Fantasmas...


Hoje fui capaz de dar os parabéns, sorrindo ao facto de já não o ver pessoalmente há anos, e rindo - interiormente - pela forma como ele ficou famoso no grupo, ao 2º "homem" que me rebaixou, conscientemente, na vida. Faz 29 ou 30, já nei sei. Se não fosse o Faicibuqui, nem me lembrava. Dele guardo o facto de ser Eng., de ser Carneiro e me ter trazido a minha "Cristina". O resto, hoje, são gargalhadas.


E fez-se luz cá dentro, depois de passar a manhã a conversar sobre "fantasmas" com a J.B: para já, por agora, depois de muito "trabalho" pessoal, sei lidar e con(viver) com os meus capítulos passados.

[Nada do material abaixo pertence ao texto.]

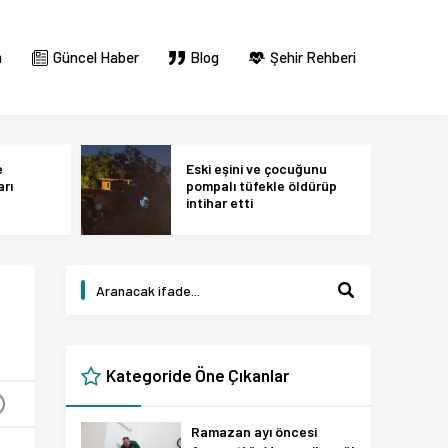
m
Güncel Haber
Blog
Şehir Rehberi
e
Eski eşini ve çocuğunu
arı
pompalı tüfekle öldürüp
intihar etti
Kategoride Öne Çıkanlar
+
Ramazan ayı öncesi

Sim, alguns ainda me levantam curiosidade de "que raio andas tua a fazer com a tua vidinha, hã?"... outros, nem isso. E é engraçado como a curiosidade é quanto aos que nunca chegaram a ser "capítulo".


Os que o foram, estão fechados, arrumados, resolvidos. Perderam o tanto significado que tiveram, os muros que ergui à sua custa, as lágrimas que chorei, o quanto me pre(n)di, duvidei de mim e coloquei questões. Têm o significado do que me ensinaram, do que me mostraram, de onde me levaram, de quem sou (mais) agora. Mesmo que tal signifique que, depois de olhar 3 segundos - fixamente - para ter a certeza que não estou a alucinar; pense "És-me tanto como aquele rapaz desconhecido, ali, do outro lado do passeio. Não te desejo mal, desejo-te o bem, que se deseja a quem não se conhece."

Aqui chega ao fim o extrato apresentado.